The house is situated in a rural farmland setting to the south side of Quilly Road, between Castlerock and Coleraine, on a mature, elevated site overlooking lawned gardens and bounded by extensive woodland. The south-facing entrance is accessed via a replacement stone wall and piers leading to a gravel path which sweeps westward, terminating in an expansive forecourt.
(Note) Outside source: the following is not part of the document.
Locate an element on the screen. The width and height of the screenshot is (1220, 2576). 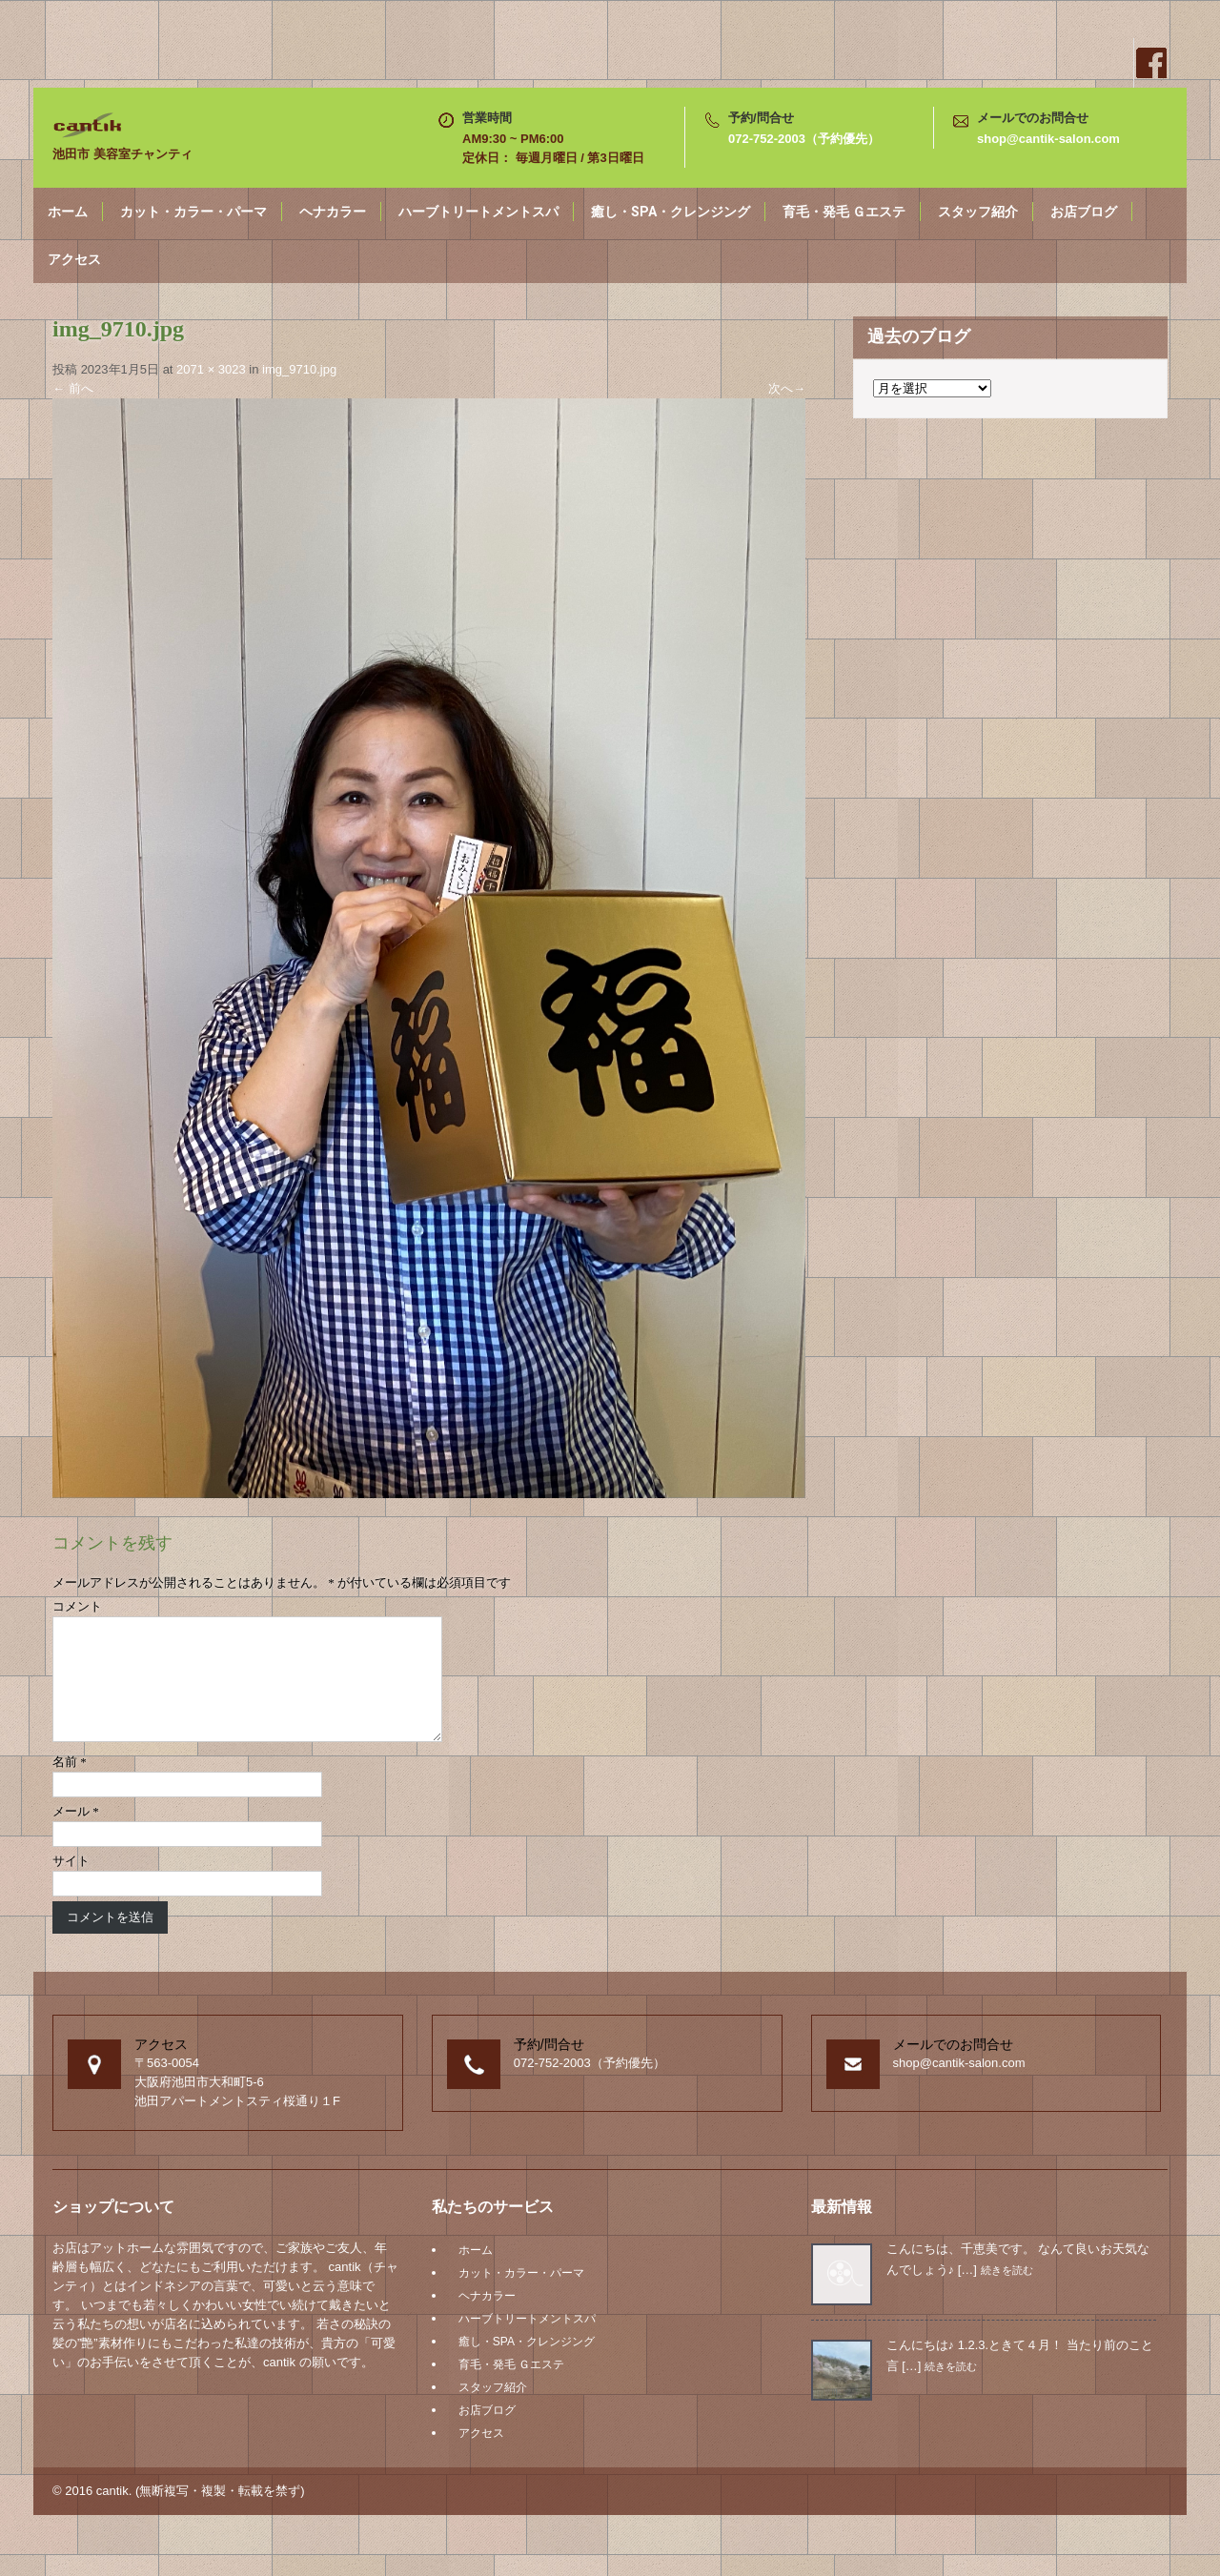 コメント is located at coordinates (77, 1606).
The original entrance is reputed to have been on the north elevation, via the lower level of the projecting central bay, with steps ascending into the main hallway. A combination of rubblestone and roughcast screen walls to the east and west of the house commonly feature rounded archways with decorative wrought or cast iron gates. The eastern yard is fully concreted; all remaining paths are gravel. The remnants of a previous range of outbuildings form the eastern wall of the east yard.